→ **What you need to do**:
Read the listing and extract each line that includes the word "area".

→ **Material for this task**:
◆ ◆ ◆ ◆
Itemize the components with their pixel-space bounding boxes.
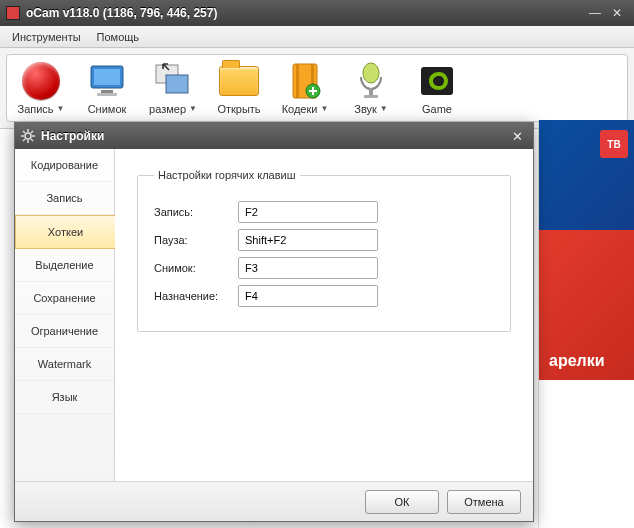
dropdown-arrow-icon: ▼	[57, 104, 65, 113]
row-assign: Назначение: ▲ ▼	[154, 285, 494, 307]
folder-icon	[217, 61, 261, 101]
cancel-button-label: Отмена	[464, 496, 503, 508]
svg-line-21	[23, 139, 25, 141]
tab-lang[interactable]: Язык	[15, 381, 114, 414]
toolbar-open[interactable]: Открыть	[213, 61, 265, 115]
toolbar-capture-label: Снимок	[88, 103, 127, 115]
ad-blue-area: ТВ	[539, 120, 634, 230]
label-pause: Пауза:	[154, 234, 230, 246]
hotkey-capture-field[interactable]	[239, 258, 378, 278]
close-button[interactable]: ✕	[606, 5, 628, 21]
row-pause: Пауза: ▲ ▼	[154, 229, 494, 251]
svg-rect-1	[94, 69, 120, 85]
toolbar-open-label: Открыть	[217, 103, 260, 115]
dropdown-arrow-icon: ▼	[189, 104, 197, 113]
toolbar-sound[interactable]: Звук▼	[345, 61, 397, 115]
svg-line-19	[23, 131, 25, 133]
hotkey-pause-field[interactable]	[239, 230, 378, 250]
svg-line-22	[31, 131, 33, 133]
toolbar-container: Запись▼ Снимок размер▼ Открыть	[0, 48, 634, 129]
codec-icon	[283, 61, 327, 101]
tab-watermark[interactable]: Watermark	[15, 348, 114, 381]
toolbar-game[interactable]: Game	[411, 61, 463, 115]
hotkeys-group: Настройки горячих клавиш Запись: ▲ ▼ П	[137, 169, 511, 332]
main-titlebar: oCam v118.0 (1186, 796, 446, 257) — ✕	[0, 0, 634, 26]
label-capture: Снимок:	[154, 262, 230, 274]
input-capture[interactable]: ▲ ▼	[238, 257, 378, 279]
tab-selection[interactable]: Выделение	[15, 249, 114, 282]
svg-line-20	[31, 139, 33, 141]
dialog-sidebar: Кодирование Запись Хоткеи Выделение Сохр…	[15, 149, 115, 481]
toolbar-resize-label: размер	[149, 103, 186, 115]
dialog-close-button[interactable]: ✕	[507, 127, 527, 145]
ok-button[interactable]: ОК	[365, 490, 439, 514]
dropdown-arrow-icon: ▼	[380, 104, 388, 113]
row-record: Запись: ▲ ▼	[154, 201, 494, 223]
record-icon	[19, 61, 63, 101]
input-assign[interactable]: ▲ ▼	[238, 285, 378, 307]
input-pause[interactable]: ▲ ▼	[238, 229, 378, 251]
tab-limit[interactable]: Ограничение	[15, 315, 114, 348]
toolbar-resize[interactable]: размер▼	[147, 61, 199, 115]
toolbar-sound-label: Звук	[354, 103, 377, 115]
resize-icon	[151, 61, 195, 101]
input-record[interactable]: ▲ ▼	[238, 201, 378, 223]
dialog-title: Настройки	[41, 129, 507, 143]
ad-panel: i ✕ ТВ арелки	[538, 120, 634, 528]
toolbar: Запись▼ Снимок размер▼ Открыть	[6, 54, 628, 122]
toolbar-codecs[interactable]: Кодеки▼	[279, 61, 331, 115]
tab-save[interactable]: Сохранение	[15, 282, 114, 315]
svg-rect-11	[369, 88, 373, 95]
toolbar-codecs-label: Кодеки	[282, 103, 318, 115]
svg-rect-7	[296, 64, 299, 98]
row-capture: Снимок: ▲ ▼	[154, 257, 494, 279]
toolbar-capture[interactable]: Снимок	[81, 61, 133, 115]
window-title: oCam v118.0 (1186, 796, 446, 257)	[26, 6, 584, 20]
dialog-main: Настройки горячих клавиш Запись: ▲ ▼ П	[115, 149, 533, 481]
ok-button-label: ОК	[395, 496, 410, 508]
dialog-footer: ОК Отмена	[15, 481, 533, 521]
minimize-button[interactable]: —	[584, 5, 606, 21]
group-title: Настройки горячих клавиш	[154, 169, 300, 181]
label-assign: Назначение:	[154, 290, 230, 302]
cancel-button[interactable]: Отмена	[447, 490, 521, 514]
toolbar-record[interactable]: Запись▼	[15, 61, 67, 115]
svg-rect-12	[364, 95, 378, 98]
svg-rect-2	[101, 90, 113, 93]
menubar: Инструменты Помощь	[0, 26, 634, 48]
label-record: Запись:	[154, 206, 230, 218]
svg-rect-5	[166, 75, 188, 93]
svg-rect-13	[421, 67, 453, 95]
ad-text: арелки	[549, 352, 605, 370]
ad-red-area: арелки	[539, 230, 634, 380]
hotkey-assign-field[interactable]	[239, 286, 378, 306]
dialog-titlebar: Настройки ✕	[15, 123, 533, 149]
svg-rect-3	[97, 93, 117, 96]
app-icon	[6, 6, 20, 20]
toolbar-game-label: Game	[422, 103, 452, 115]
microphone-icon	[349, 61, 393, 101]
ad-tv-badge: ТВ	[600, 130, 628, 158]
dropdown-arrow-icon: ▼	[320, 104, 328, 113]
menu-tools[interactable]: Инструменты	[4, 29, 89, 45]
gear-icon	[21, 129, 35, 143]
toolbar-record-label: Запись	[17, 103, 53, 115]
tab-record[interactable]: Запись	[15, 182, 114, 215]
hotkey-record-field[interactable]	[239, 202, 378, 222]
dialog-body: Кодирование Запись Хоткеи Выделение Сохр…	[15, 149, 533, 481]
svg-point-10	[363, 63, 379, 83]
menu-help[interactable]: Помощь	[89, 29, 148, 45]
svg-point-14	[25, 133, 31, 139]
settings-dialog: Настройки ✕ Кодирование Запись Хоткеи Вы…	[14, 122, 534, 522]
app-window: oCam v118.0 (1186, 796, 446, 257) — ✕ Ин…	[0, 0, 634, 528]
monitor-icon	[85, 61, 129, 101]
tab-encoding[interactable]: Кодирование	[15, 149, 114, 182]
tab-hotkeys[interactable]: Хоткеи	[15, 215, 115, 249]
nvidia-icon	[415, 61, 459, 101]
◆ ◆ ◆ ◆
→ **Answer to this task**:
ad-blue-area: ТВ	[539, 120, 634, 230]
ad-red-area: арелки	[539, 230, 634, 380]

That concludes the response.